Two weeks ago, pump prices fell noticeably across the country. In Abuja and Lagos, the retail cost of petrol dropped to between N885 and N945 per litre, down from previous rates of N910 and N955, depending on location and filling stations. The development followed the federal government’s suspension of a planned 15 percent import duty on petrol and diesel, a move initially interpreted as a policy win for consumers.
Yet, the price reduction also coincided with Dangote Refinery’s November adjustment of its ex-depot price to N828 per litre from N877. By Monday morning, however, the ex-depot price had risen again to N854 per litre for Dangote Refinery and Pinnacle, and N860 per litre for other depot owners, highlighting the volatility behind the recent decline.
While consumers may celebrate the temporary drop, petroleum stakeholders fear the reduction is largely artificial and unsustainable. In exclusive interviews with DAILY POST, leaders from the Petroleum Products Retail Outlets Owners Association of Nigeria (PETROAN) and the Independent Petroleum Marketers Association of Nigeria (IPMAN) expressed deep concerns that the current pricing does not reflect true market dynamics.
Prices Misaligned With Market Reality, PETROAN Says
PETROAN President Billy Gillis-Harry described the lower pump prices as “not in any way guided by fair market pricing.” According to him, the decline neither mirrors supply-demand dynamics nor accounts for the actual costs of importing, refining, and distributing petrol.
“Petrol prices are not determined by market fundamentals,” Gillis-Harry warned. “Distorted markets always come with consequences. If this continues, many marketers may lack the capital to purchase products, which could trigger shortages and renewed price spikes.”
He urged the adoption of what he called “right sizing, right pricing, fair pricing, and honest value,” emphasizing that sustainable pricing should reflect real market conditions rather than temporary adjustments that only look beneficial on the surface.
Gillis-Harry also highlighted the sector’s increasing dependence on Dangote Refinery. “Everybody is walking towards price volatility guided by Dangote. This concentration is unhealthy for competition and long-term market stability,” he said.
Deregulation Exists Only on Paper, IPMAN Argues
IPMAN spokesperson Chinedu Ukadike pointed to structural flaws in Nigeria’s petroleum sector as a core problem. He noted that while the Petroleum Industry Act (PIA) officially deregulated the downstream market, true deregulation is undermined by the fact that only one major domestic refinery—Dangote Refinery—is operational, while government-owned facilities in Port Harcourt, Warri, and Kaduna remain inactive.
“In a fully deregulated market, prices should fluctuate according to competition, cost variations, and supply diversity,” Ukadike explained. “With only one active refinery, market forces are effectively weakened, leaving marketers vulnerable and consumers exposed to sudden price swings.”
He argued that functional state-owned and modular refineries would provide multiple supply sources, fostering competitive pricing and reducing the risks of volatility tied to a single supplier.
False Stability and Looming Risks
Economists call this scenario a “false equilibrium”—temporary price stability not rooted in genuine market fundamentals.
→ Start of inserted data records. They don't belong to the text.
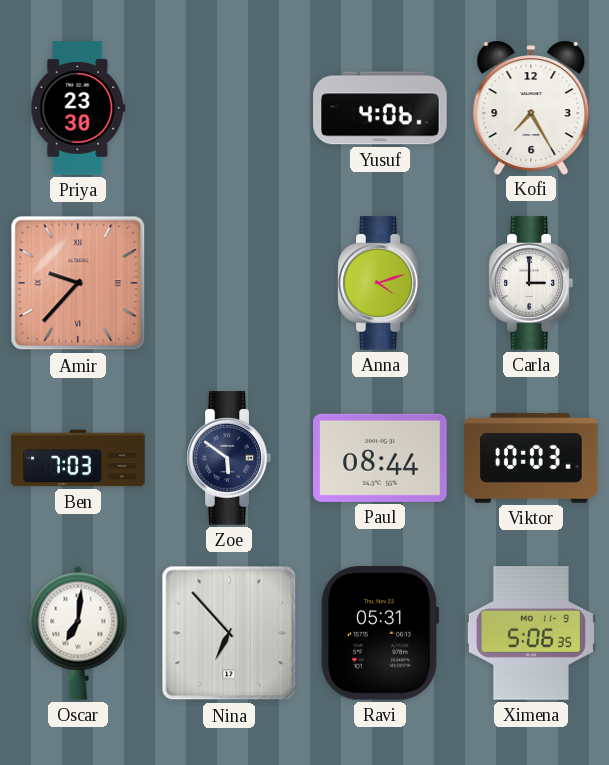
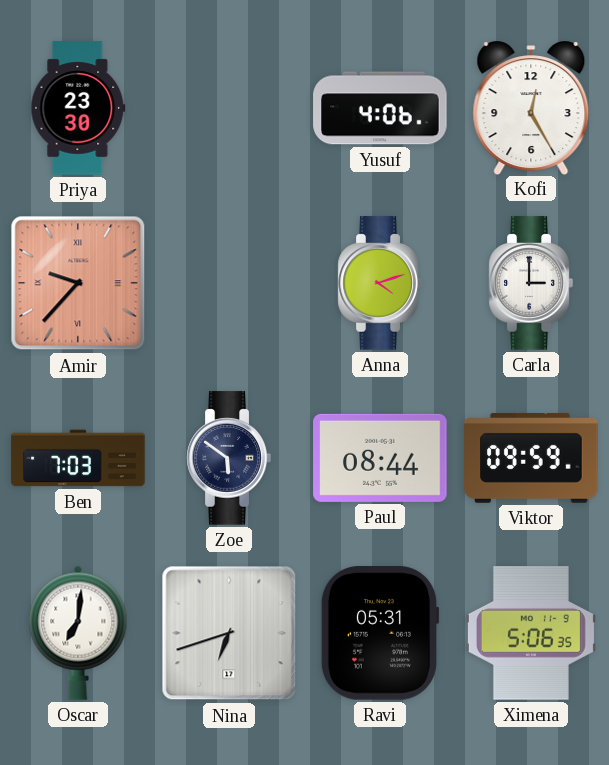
Kofi: 7:25 -> 12:25
Viktor: 10:03 -> 09:59
Nina: 6:53 -> 6:42
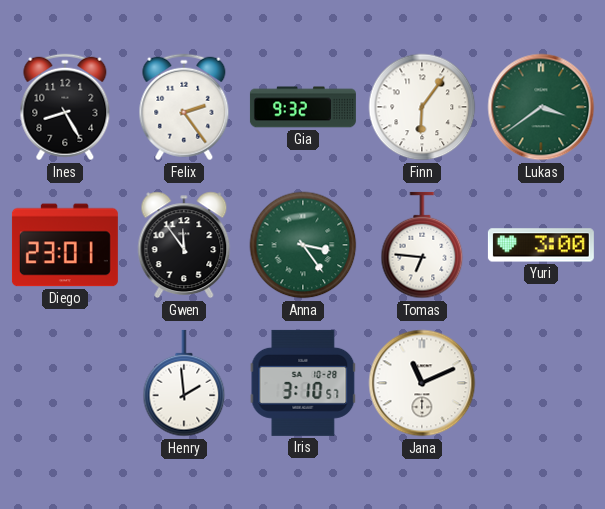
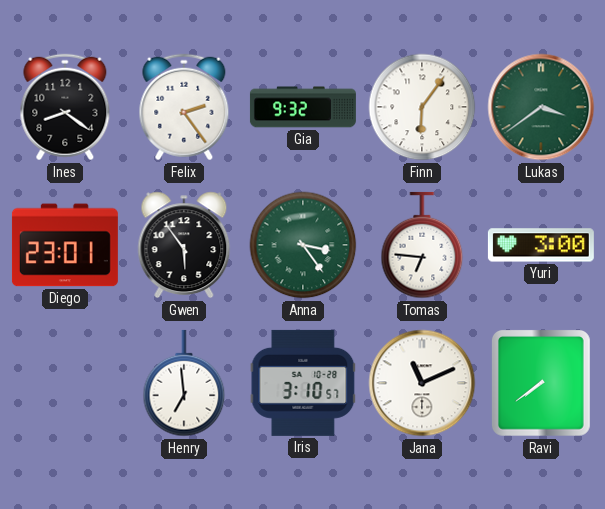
Ines: 8:25 -> 8:21
Gwen: 11:54 -> 5:54
Henry: 1:59 -> 6:59
Ravi: none -> 7:39
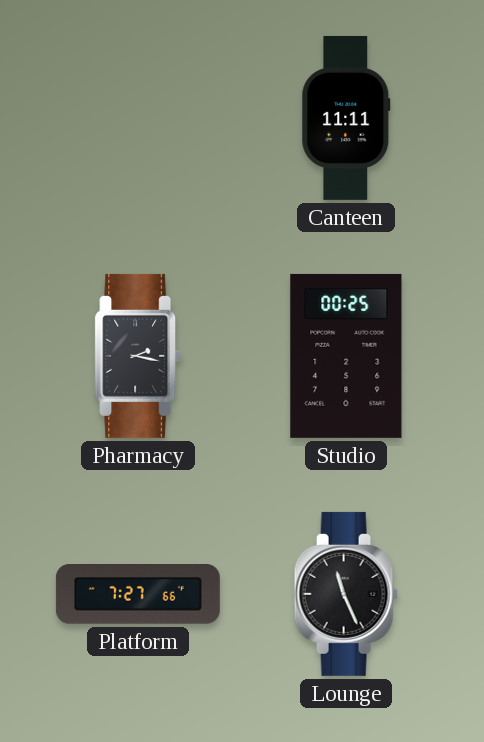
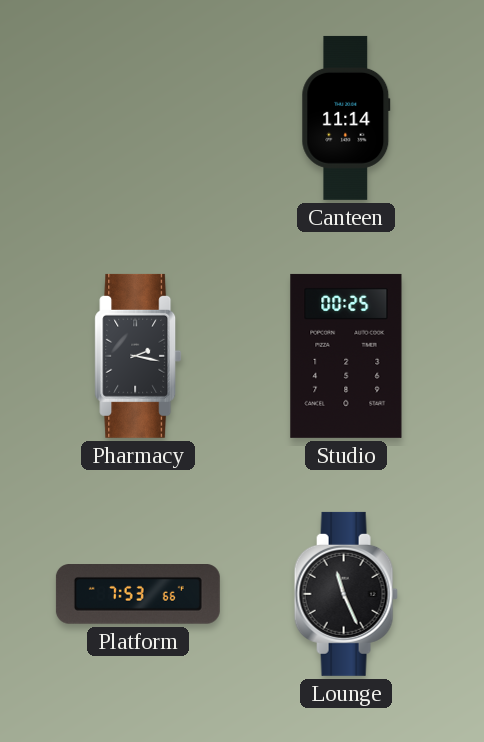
Canteen: 11:11 -> 11:14
Platform: 7:27 -> 7:53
PETROAN and IPMAN agree that relying on one refinery for refined products risks long-term disruptions, as marketers may soon struggle with capital constraints, and artificially low prices could threaten consistent availability.
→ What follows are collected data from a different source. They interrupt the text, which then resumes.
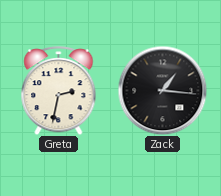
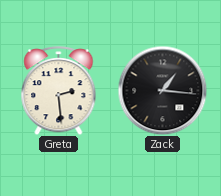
Greta: 2:32 -> 2:29
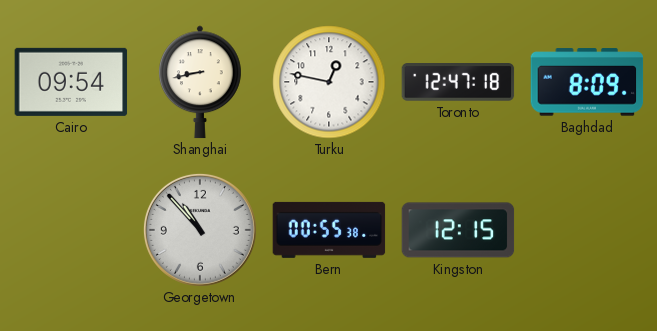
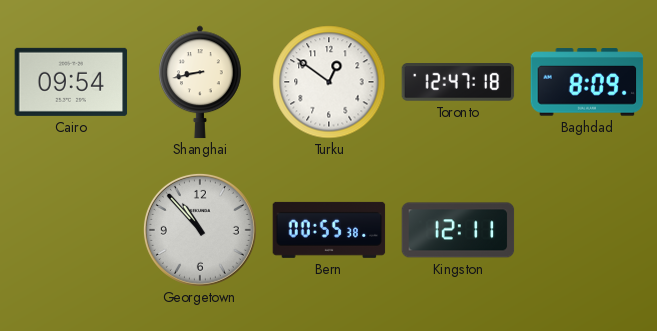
Turku: 12:47 -> 12:51
Kingston: 12:15 -> 12:11
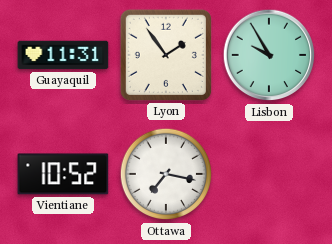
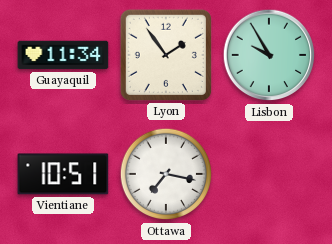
Guayaquil: 11:31 -> 11:34
Vientiane: 10:52 -> 10:51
Without structural reforms and the restoration of public refineries, Nigeria may face a cycle of fuel scarcity, abrupt price spikes, and continued supply disruptions.
Navigating the Way Forward
Nigeria’s petrol market currently operates in a fragile state: deregulated by law, yet functionally dependent on a single domestic refinery and imported products. The result is a sector where neither government oversight nor market competition is strong enough to guarantee long-term stability.
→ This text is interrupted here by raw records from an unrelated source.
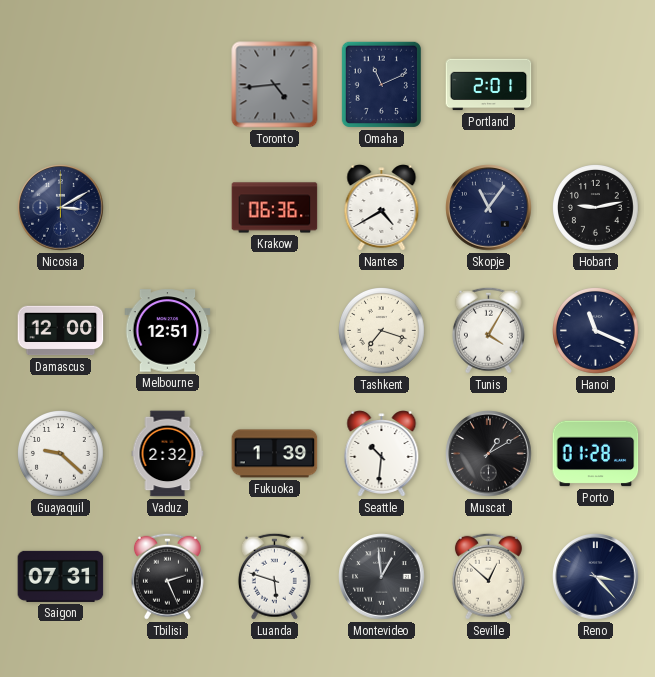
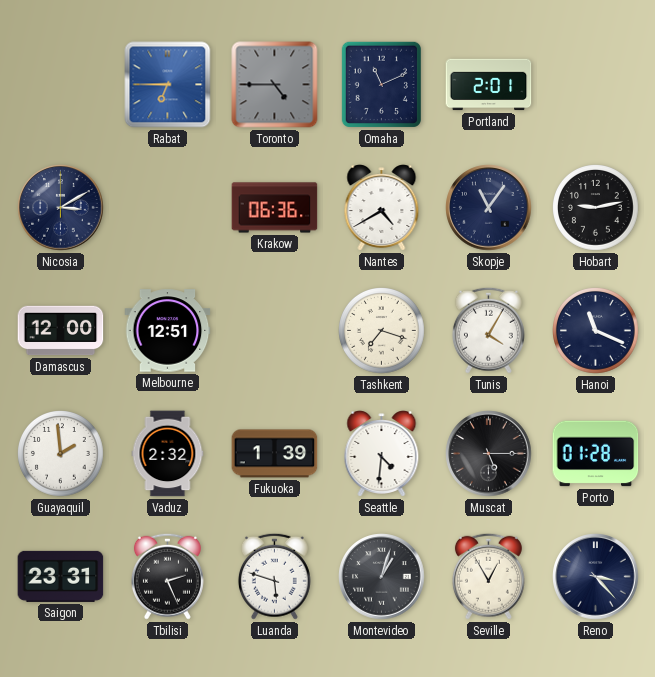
Rabat: none -> 6:45
Toronto: 4:44 -> 4:45
Guayaquil: 9:22 -> 1:59
Seattle: 10:31 -> 4:31
Muscat: 1:10 -> 5:15
Saigon: 07:31 -> 23:31
Montevideo: 12:59 -> 1:03
Seville: 12:52 -> 12:55
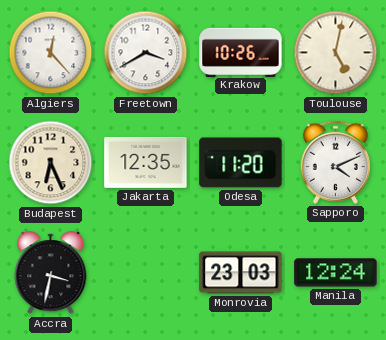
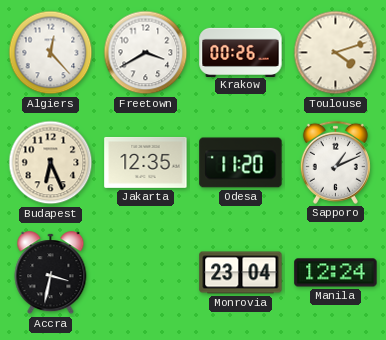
Krakow: 10:26 -> 00:26
Toulouse: 5:02 -> 4:12
Sapporo: 4:11 -> 1:11
Monrovia: 23:03 -> 23:04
For now, lower pump prices offer temporary relief to Nigerians grappling with inflation and economic pressure. But industry experts caution that the country faces a choice: enjoy the illusion of cheap fuel today or secure a sustainable supply tomorrow. Until refining capacity is diversified, public refineries revived, and market competition strengthened, debates over petrol pricing are likely to remain a recurring national dilemma.